Cox, like vogelpohl, points to 2003 as the genesis for arkansas’ current tort reform movement. The legislature’s move to enact tort reform legislation that included a $1 million cap on punitive damages in civil suits and limited who could testify as an expert witness came at the request of the arkansas nursing home lobby following a massive judgement against a mena nursing home.

“what economic value is that child,” he asks. “A child has no income, so you can’t say, ‘well, he was going to work for the next 60 years and make this much money,’ because you don’t know. When you start looking at what that child is worth under issue 1, as opposed to what a wealthy businessman would be worth, that child is worth a whole lot less. And to us, that’s not fair.

“stay-at-home moms do a tremendous amount of work,” cox adds. “but sit down with a calculator and try to figure out how much that mom is worth. Well, she had no career so we don’t know. We don’t have a paycheck and paystub to look at. Anoxic brain damage causes so once again, issue 1 caps the only damages that her husband and her children can collect if somebody’s negligence causes her death.”

He also dispels the belief that issue 1, if passed, would open a window for more physicians to return to arkansas. Using the texas example, cox says that more doctors were coming to the lone star state, per capita, before tort reform was passed. And the number of physicians there grew with the state’s population, not as a result of tort reform.

Cox also cites the decline in quality of care among texas nursing homes as a negative side effect of tort reform legislation. According to families for better care’s annual nursing home report card, texas consistently ranks last and has received an ‘F’ since at least 2013. U.S. News & world report put texas dead last in nursing home quality, as well. Arkansas came in 19 spots higher.

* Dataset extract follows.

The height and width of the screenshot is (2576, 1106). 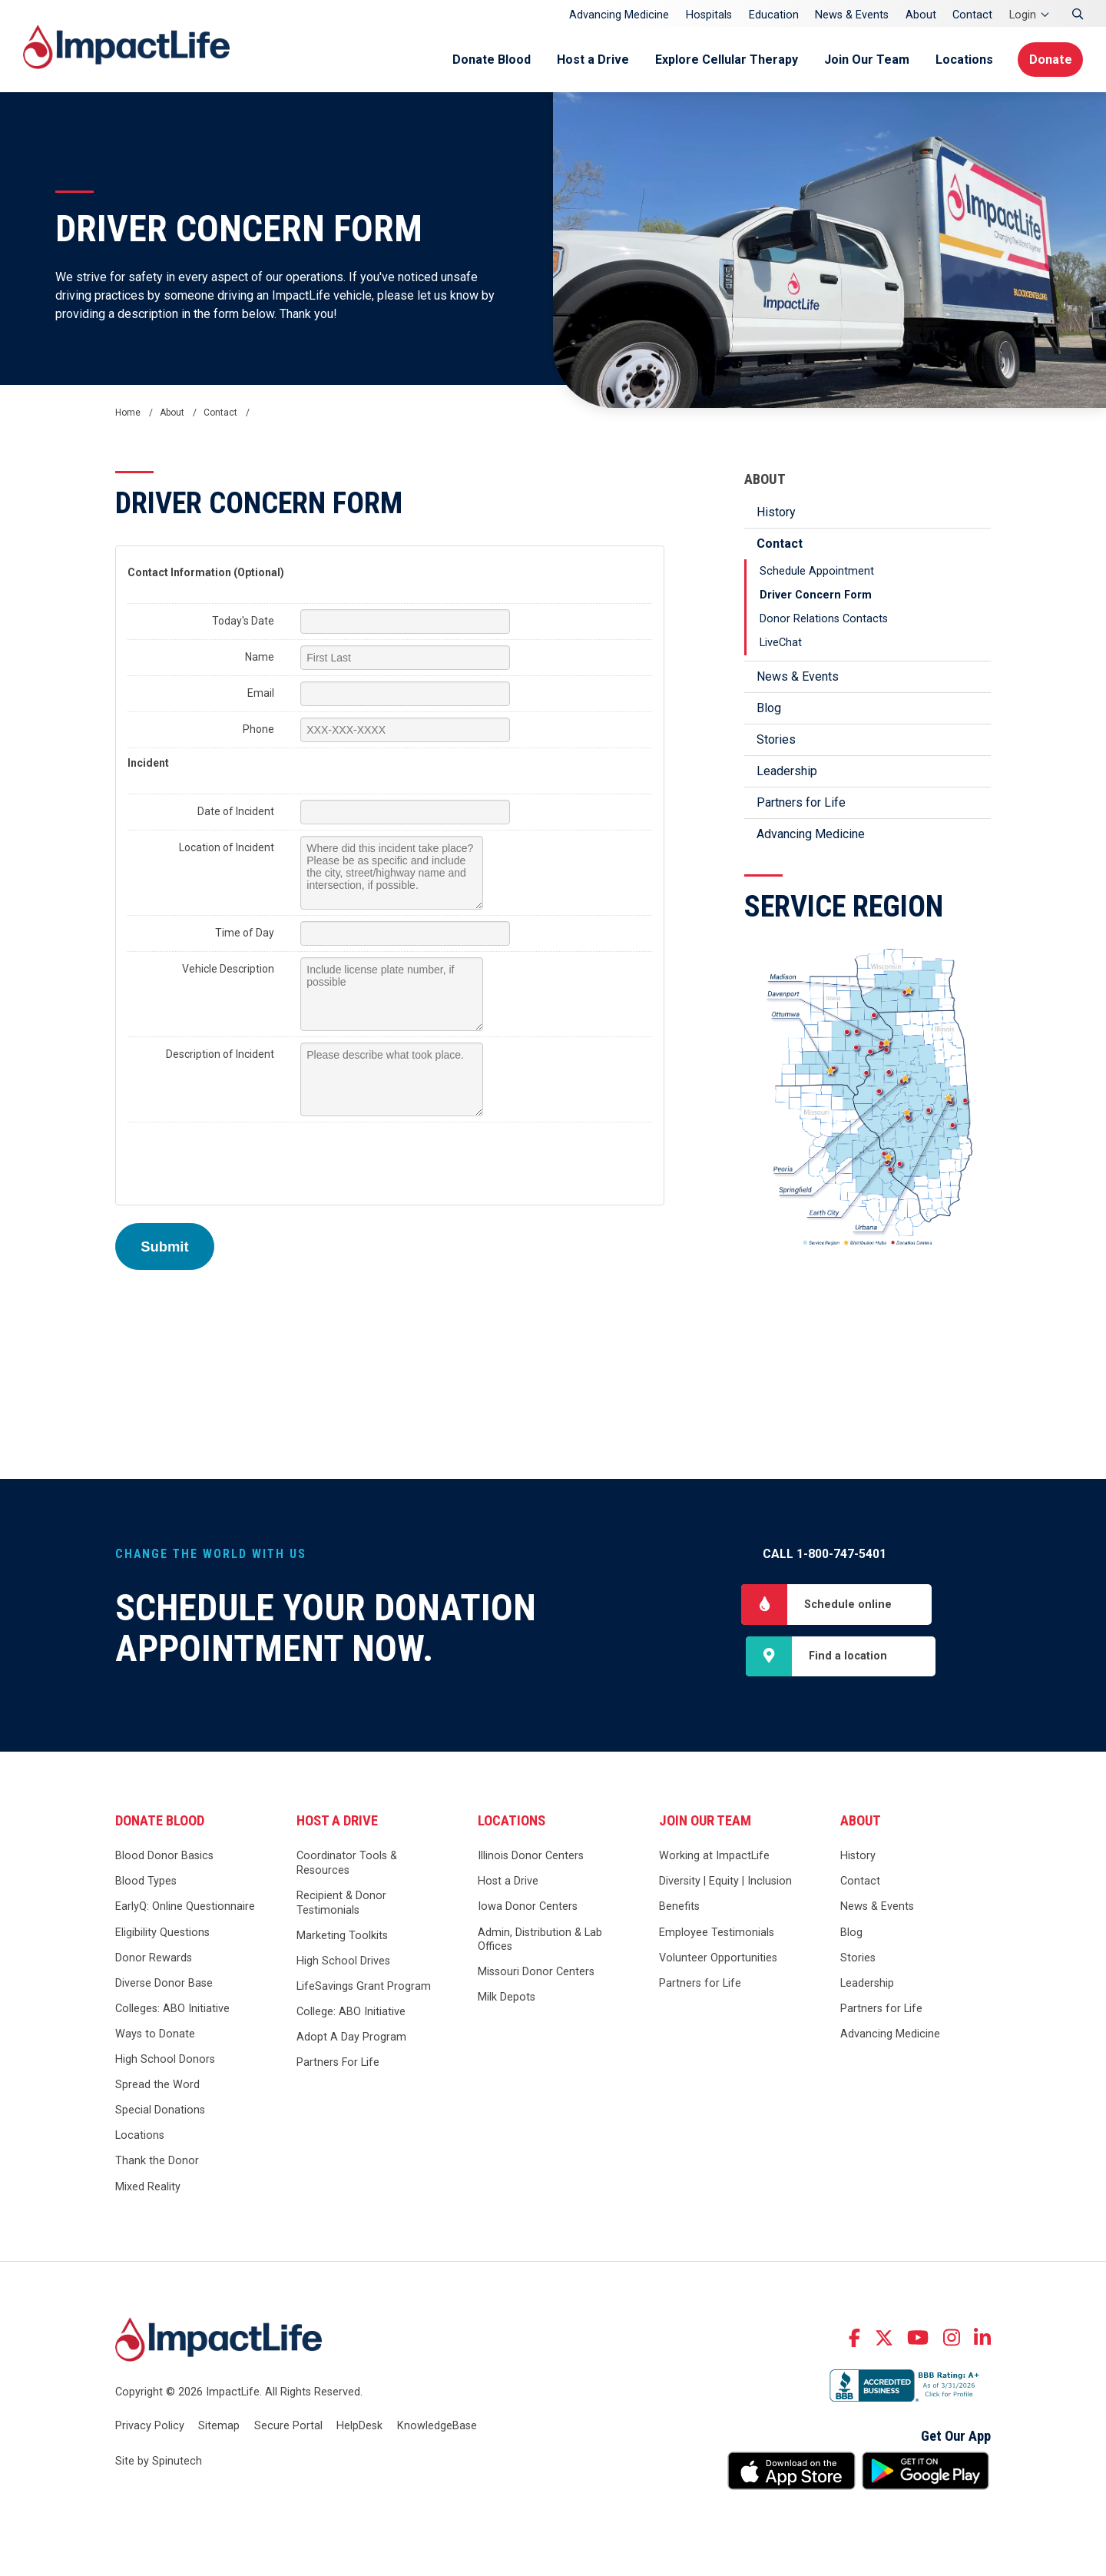 What do you see at coordinates (157, 2162) in the screenshot?
I see `Thank the Donor` at bounding box center [157, 2162].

“I’m encouraging everyone to get out there and continue to talk about it, educate people, because I think it’s important,” says danielson. “it’s very confusing. Anoxic brain injury stories one of the problems that I have with it is that it’s leading by calling it tort reform… one of the features is to take the rulemaking authority from the arkansas supreme court and give it to the legislature. What most people don’t realize is that rule making is not limited to civil or personal injury actions.

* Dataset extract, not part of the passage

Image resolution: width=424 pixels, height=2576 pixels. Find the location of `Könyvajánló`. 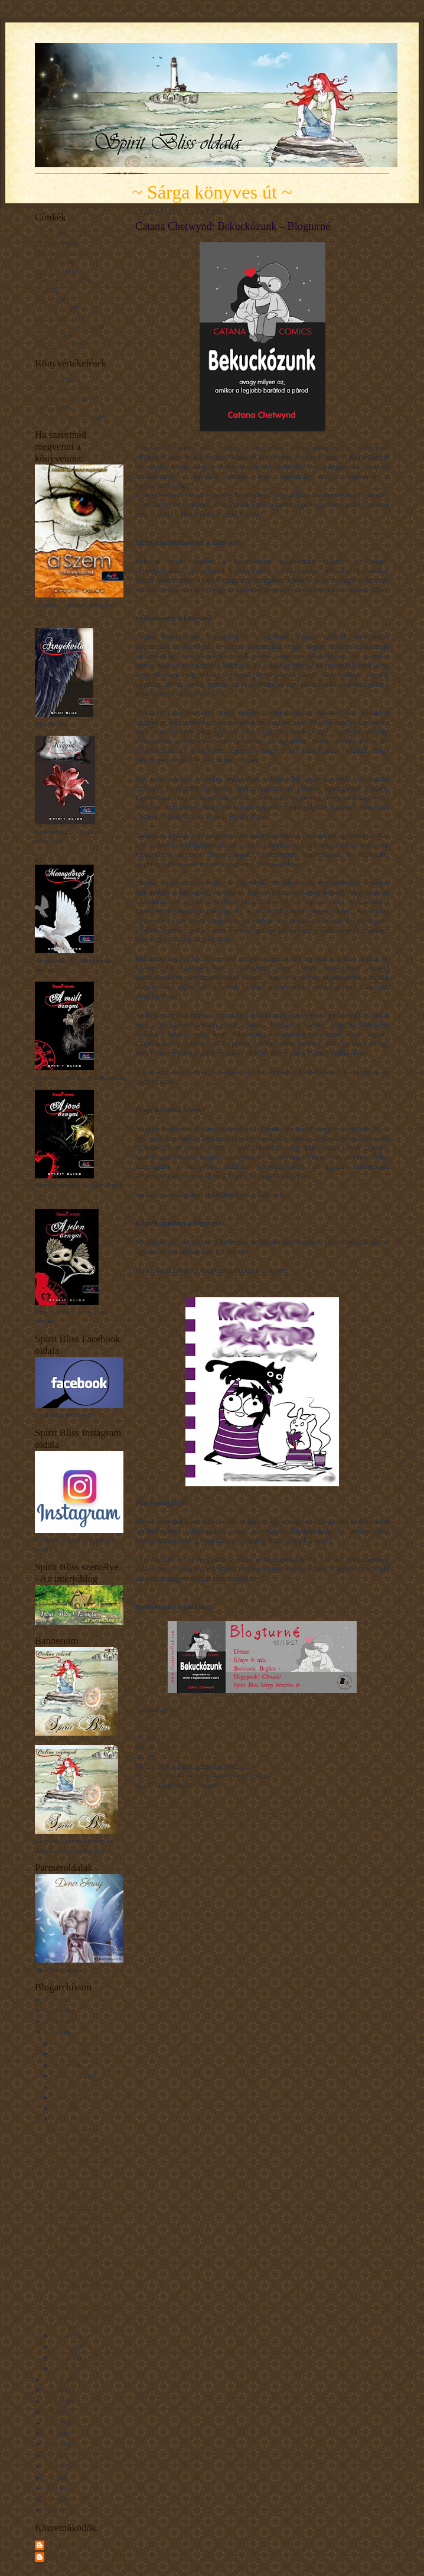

“A lawyer or lawyers could write to us and ask us to look at a rule change, or the public could say we think this rule should be looked at,” he says. “we would always refer them to the civil practice committee. That committee is appointed by the court; they’re very carefully selected, have experienced lawyers who are actually trying cases. They’re in the arena.”

“A $500,000 verdict is not going to change the behavior of exxon mobil,” danielson says, using the oil company as an example. “that $500,000 is chump change to them. It totally defeats the purpose of punitive damages. It’s totally inconsistent to say we’re going to have a fixed amount of money, because you don’t know the assets of the defendant.